I don’t know that I have really made a terribly great contribution to the work here during this time. Honestly, I am more likely the recipient of many lessons. I hope I have been a help to the missionaries and the church here, but I see how AIM has really caused me to look introspectively and realize things I need to do to develop myself. When I go home, I must aggressively work at learning to play the piano, I need to take a course on Windows programs (I can be more useful in missions if I am more computer literate) and I need to start studying another language (this only speaking English thing, is lame). I have also learned that I may have some ability to teach. I have been blessed to have the opportunity to speak at ladies’ meetings and teach in GATS Bible School classes. I am not a fantastic teacher by any means, but I think it is something I can further develop and I have found I really enjoy sharing the Bible with others. Being here has also confirmed a choice I made recently to further my education by enrolling in a Bachelor of Health Administration program. This will expand on my nursing background and I can see parallels in the material that will be useful in ministry.

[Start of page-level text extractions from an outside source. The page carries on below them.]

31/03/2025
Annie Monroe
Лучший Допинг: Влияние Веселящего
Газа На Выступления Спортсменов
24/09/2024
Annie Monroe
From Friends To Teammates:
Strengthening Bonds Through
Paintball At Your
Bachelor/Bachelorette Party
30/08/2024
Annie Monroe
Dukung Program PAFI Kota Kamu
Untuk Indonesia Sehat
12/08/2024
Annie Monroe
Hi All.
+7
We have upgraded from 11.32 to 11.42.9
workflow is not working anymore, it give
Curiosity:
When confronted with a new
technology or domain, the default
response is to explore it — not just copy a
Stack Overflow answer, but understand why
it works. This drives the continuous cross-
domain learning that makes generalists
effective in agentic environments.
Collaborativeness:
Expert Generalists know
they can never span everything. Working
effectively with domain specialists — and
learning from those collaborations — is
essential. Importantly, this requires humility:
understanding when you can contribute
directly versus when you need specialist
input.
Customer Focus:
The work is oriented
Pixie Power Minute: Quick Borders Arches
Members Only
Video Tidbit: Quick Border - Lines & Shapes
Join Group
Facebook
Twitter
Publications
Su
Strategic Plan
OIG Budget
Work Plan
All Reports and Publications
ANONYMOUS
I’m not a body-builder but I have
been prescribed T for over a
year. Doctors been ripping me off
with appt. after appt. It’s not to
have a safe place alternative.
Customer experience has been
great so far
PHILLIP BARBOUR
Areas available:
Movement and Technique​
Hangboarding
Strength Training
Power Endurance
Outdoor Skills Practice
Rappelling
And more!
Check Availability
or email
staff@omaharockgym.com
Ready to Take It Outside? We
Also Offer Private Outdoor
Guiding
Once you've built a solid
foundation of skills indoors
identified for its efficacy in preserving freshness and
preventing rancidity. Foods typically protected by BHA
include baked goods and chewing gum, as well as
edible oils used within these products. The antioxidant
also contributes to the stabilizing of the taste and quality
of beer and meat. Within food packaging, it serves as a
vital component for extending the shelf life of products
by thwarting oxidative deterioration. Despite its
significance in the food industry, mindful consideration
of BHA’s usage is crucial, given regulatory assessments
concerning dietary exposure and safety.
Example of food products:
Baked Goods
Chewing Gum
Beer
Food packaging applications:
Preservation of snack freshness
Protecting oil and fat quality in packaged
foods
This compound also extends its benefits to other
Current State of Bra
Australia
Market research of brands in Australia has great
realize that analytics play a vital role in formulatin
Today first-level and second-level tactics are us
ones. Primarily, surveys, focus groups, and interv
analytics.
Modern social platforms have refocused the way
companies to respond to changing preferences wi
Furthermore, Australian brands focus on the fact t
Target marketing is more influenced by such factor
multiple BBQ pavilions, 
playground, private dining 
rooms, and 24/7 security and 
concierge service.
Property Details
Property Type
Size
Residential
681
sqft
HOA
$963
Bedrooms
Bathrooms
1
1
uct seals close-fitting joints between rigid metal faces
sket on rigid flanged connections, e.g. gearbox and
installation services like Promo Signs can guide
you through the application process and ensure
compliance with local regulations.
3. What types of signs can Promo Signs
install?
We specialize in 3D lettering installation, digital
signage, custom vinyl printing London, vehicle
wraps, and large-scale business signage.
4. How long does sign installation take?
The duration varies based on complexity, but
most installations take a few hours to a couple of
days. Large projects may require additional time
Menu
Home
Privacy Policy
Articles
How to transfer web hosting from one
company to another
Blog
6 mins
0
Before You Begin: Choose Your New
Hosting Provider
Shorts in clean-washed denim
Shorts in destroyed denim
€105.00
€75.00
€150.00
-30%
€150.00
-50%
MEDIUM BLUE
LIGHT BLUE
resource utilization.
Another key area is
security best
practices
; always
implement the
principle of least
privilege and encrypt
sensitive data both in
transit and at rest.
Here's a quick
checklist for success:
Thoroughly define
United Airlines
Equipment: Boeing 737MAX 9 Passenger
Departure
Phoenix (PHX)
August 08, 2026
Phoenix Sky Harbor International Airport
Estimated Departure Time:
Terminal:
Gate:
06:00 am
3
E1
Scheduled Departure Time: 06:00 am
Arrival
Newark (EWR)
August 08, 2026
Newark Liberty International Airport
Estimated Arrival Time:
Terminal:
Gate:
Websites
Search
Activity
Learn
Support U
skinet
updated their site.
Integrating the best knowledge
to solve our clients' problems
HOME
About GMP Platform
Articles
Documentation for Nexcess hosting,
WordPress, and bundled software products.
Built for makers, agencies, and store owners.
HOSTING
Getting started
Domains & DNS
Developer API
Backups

To those who have supported me on the AIM journey, I thought that you were simply supporting me to work in the field of Suriname, and that is true. But more than I initially realized, you were investing in me as a person. I pray that the Lord will help me to continue to educate myself and grow in wisdom and knowledge. I will take the things I have learned with me and hopefully use them for the Kingdom of God at home.  Also in the long run, I hope to use them on the mission field when I go on AIM again, God willing. So, thank you to my partners for investing, not only in the people of Suriname, but also in me personally.

So, if missions is like curry…I think I have another craving!